See Figure 2.2 for a complete listing of this structure, and Section 2.1.2 for explanation of important fields in the structure as it existed before out changes. The two fields we added to struct vnode are:

v_relpath is valid in every vnode which may be replaced. It stores the relative pathname of the file from the root of the mounted filesystem. It is used to construct full pathnames of two files to be compared, and in determining the filename of an opened file during the process of hot replacement. See Sections 3.4.2 and 3.4.3.
v_last_used is valid for every NFS vnode. This is the last time that rfscall() made a remote call on behalf of this vnode. This information is used in our ``hot replacement''.

3.4.1.3 `struct file`

See Figure 2.3 for a complete listing of this structure, and Section 2.1.3 for explanation of important fields in the structure as it existed before our changes. The only field we added to struct file is:

f_path is valid in every open file on an NFS filesystem. It is very similar to the v_relpath field added to the vnode structure. This field is necessary to distinguish among several opened file-descriptors to the same hard-linked file, when the open() calls used different path names. See Section 2.1.3 for details of the interaction between the file and vnode structures in the SunOS 4.x kernel.
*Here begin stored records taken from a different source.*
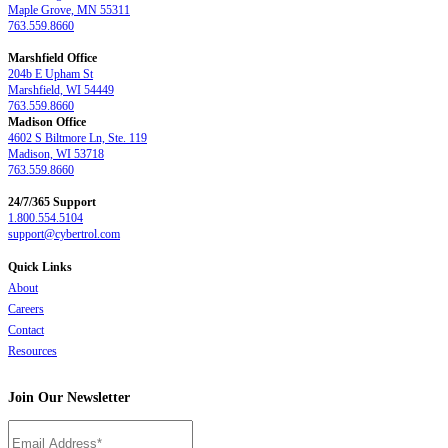
Maple Grove, MN 55311
763.559.8660
Marshfield Office
204b E Upham St
Marshfield, WI 54449
763.559.8660
Madison Office
4602 S Biltmore Ln, Ste. 119
Madison, WI 53718
763.559.8660
24/7/365 Support
1.800.554.5104
support@cybertrol.com
Quick Links
About
Careers
Contact
Resources
Join Our Newsletter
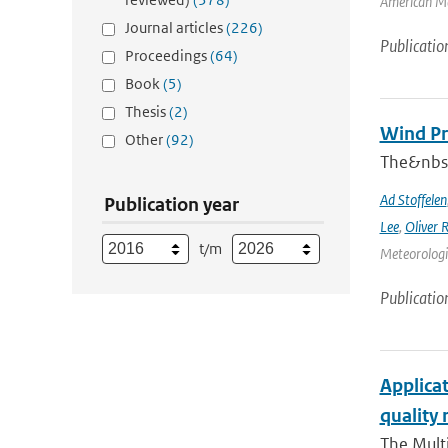
American Me
Journal articles
(226)
Publicatio
Proceedings
(64)
Book
(5)
Thesis
(2)
Wind Pr
Other
(92)
The&nbsp
Ad Stoffelen
Publication year
Lee
,
Oliver 
t/m
Meteorologic
Publicatio
Applicat
quality 
The Multi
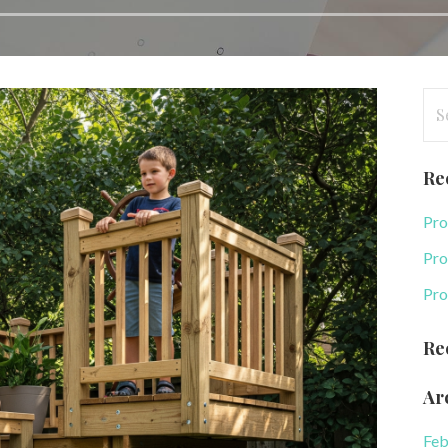
Se
for
Re
Pro
Pro
Pro
Re
Ar
Feb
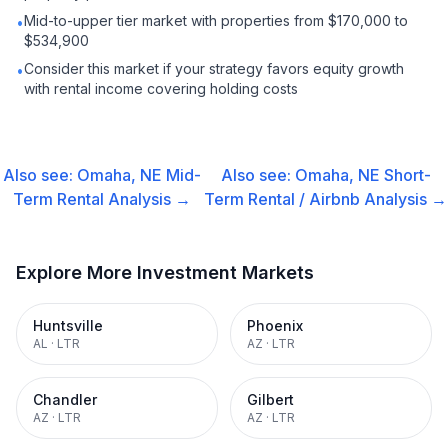
Mid-to-upper tier market with properties from $170,000 to
•
$534,900
Consider this market if your strategy favors equity growth
•
with rental income covering holding costs
Also see:
Omaha, NE
Mid-
Also see:
Omaha, NE
Short-
Term Rental
Analysis →
Term Rental / Airbnb
Analysis →
Explore More Investment Markets
Huntsville
Phoenix
AL
·
LTR
AZ
·
LTR
Chandler
Gilbert
AZ
·
LTR
AZ
·
LTR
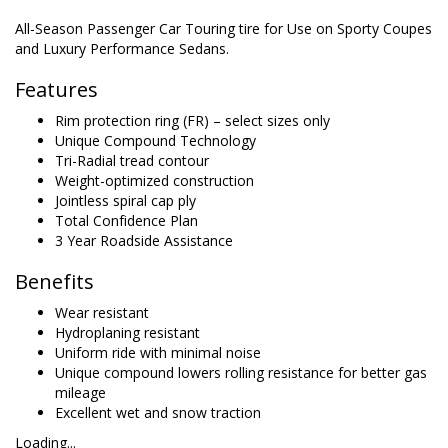
All-Season Passenger Car Touring tire for Use on Sporty Coupes
and Luxury Performance Sedans.
Features
Rim protection ring (FR) – select sizes only
Unique Compound Technology
Tri-Radial tread contour
Weight-optimized construction
Jointless spiral cap ply
Total Confidence Plan
3 Year Roadside Assistance
Benefits
Wear resistant
Hydroplaning resistant
Uniform ride with minimal noise
Unique compound lowers rolling resistance for better gas
mileage
Excellent wet and snow traction
Loading...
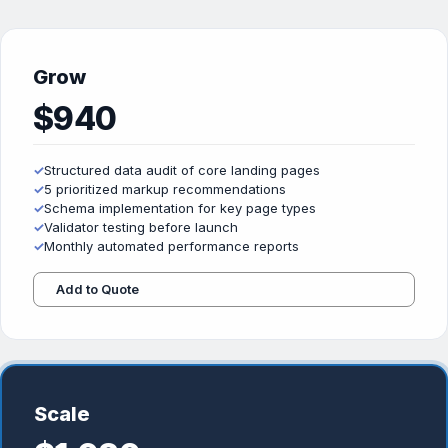
Grow
$940
✓
Structured data audit of core landing pages
✓
5 prioritized markup recommendations
✓
Schema implementation for key page types
✓
Validator testing before launch
✓
Monthly automated performance reports
Add to Quote
Scale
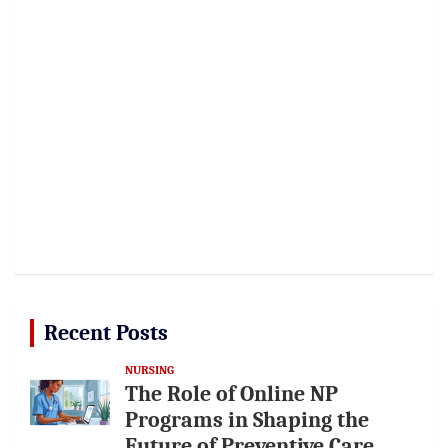
Recent Posts
NURSING
The Role of Online NP
Programs in Shaping the
Future of Preventive Care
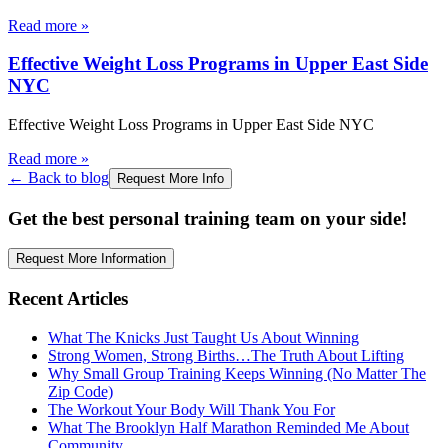
Read more
»
Effective Weight Loss Programs in Upper East Side
NYC
Effective Weight Loss Programs in Upper East Side NYC
Read more
»
← Back to blog
Request More Info
Get the best personal training team on your side!
Request More Information
Recent Articles
What The Knicks Just Taught Us About Winning
Strong Women, Strong Births…The Truth About Lifting
Why Small Group Training Keeps Winning (No Matter The
Zip Code)
The Workout Your Body Will Thank You For
What The Brooklyn Half Marathon Reminded Me About
Community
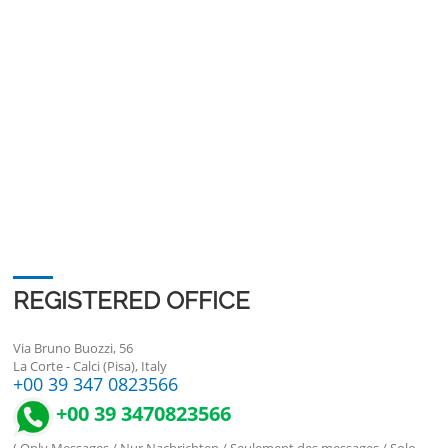
REGISTERED OFFICE
Via Bruno Buozzi, 56
La Corte - Calci (Pisa), Italy
+00 39 347 0823566
+00 39 3470823566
3.4.2 After Replacement: Handling New Opens

When Amd mounts a file system it makes a symlink from the desired location of the file system to the mount point. For example, /u/foo would be a symlink pointing to the real mount point of /n/bar/u/foo; by our local convention, this would indicate that server bar exports /u/foo. Users and application programs know only the name /u/foo.

The information that bar exports a proper version of /u/foo is placed in Amd's mount-maps by system administrators who presumably ensure that the file system bar:/u/foo is a good version of whatever /u/foo should be. Therefore, we regard the information in the client's Amd mount-maps as authoritative, and consider any file system that the client might mount and place at /u/foo as a correct and complete copy of the file system. We call this file system the master copy, and use it for comparison against the replacement file systems that our mechanism locates and mounts.

The new open algorithm is shown in Figure 3.4. After a replacement file system has been mounted, whenever name resolution must be performed for any file on the replaced file system, the file system's DFT is first searched for the relative pathname.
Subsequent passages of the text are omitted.